* [Exercise instructions]
Reproduce the entries word for word but drop every picture.

═════ Data for this task

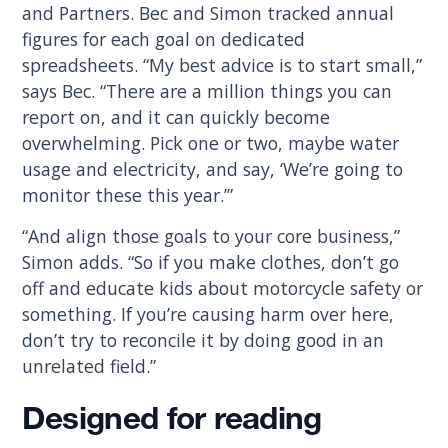
and Partners. Bec and Simon tracked annual
figures for each goal on dedicated
spreadsheets. “My best advice is to start small,”
says Bec. “There are a million things you can
report on, and it can quickly become
overwhelming. Pick one or two, maybe water
usage and electricity, and say, ‘We’re going to
monitor these this year.’”
“And align those goals to your core business,”
Simon adds. “So if you make clothes, don’t go
off and educate kids about motorcycle safety or
something. If you’re causing harm over here,
don’t try to reconcile it by doing good in an
unrelated field.”
Designed for reading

══════════

* [Exercise solution]
and Partners. Bec and Simon tracked annual
figures for each goal on dedicated
spreadsheets. “My best advice is to start small,”
says Bec. “There are a million things you can
report on, and it can quickly become
overwhelming. Pick one or two, maybe water
usage and electricity, and say, ‘We’re going to
monitor these this year.’”
“And align those goals to your core business,”
Simon adds. “So if you make clothes, don’t go
off and educate kids about motorcycle safety or
something. If you’re causing harm over here,
don’t try to reconcile it by doing good in an
unrelated field.”
Designed for reading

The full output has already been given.